I have a dataframe where my data looks like the following atm.
date | value | name |
---|---|---|
2022-01-19 | 98 | audiobook_processed |
2022-01-19 | 69 | n_known_errors |
2022-01-19 | 2 | n_unknown_errors |
2022-01-21 | 14 | audiobook_processed |
2022-01-21 | 1 | n_known_errors |
2022-01-21 | 0 | n_unknown_errors |
2022-01-24 | 56 | audiobook_processed |
2022-01-24 | 1 | n_known_errors |
2022-01-24 | 2 | n_unknown_errors |
But I need to get the "total" amount of audiobook_processed
by subtracting n_know_errors
and n_unknown_errors
so the data would be
date | value | name |
---|---|---|
2022-01-19 | 27 | audiobook_processed |
2022-01-19 | 69 | n_known_errors |
2022-01-19 | 2 | n_unknown_errors |
2022-01-21 | 13 | audiobook_processed |
2022-01-21 | 1 | n_known_errors |
2022-01-21 | 0 | n_unknown_errors |
2022-01-24 | 53 | audiobook_processed |
2022-01-24 | 1 | n_known_errors |
2022-01-24 | 2 | n_unknown_errors |
My code:
from xxx.input import get_automation_xxx
def graph_visual_data(script_title):
data = get_automation_xxx(script_title)
data = data[data.name.isin(['audiobook_processed', 'n_unknown_errors', 'n_known_errors'])][['date','value','name']]

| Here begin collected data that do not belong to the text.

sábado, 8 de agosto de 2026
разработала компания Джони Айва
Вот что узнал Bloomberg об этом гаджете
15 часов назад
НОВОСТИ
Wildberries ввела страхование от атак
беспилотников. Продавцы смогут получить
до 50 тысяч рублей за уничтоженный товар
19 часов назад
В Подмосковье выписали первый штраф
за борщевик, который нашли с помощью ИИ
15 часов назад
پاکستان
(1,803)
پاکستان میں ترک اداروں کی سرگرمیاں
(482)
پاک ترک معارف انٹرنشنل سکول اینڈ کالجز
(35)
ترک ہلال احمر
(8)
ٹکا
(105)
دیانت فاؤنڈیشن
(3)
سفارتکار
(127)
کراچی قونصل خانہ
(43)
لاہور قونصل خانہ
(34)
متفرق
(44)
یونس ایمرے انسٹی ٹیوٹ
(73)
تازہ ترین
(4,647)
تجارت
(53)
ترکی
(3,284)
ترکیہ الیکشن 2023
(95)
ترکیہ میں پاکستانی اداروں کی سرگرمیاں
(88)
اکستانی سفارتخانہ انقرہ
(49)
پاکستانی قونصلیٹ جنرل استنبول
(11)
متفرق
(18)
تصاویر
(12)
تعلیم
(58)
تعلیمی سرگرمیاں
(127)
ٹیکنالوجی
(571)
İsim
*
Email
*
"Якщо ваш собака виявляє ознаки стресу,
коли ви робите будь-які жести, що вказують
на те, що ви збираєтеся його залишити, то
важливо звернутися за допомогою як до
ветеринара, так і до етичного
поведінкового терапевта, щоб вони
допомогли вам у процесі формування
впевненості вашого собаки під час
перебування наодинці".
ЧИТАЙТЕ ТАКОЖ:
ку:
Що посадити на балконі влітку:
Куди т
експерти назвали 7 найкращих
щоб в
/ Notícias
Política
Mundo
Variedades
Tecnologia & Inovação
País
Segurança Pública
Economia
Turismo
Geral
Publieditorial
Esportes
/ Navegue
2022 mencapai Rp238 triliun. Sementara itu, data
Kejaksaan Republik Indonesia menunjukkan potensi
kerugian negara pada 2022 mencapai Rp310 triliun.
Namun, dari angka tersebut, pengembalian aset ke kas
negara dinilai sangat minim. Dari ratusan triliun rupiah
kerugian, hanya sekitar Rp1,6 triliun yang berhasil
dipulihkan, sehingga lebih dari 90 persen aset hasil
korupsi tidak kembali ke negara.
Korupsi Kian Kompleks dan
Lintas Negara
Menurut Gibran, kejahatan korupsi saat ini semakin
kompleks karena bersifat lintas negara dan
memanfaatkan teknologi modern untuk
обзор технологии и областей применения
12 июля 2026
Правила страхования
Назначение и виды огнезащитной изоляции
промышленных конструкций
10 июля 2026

data.date = data.date.dt.date
data.value = data.value.astype(int)
data = data.groupby(['date','name'], as_index=False).sum()
data['sub_total'] = (data.name['audiobook_processed'] - (data.name['n_unknown_errors'] data.name['n_known_errors'])) <-- This fails...
fig = alt.Chart(data).mark_bar(size=10).encode(
x='date',
y='value',
color='name',
tooltip=['name', 'value']
).interactive()
st.altair_chart(fig, use_container_width=True)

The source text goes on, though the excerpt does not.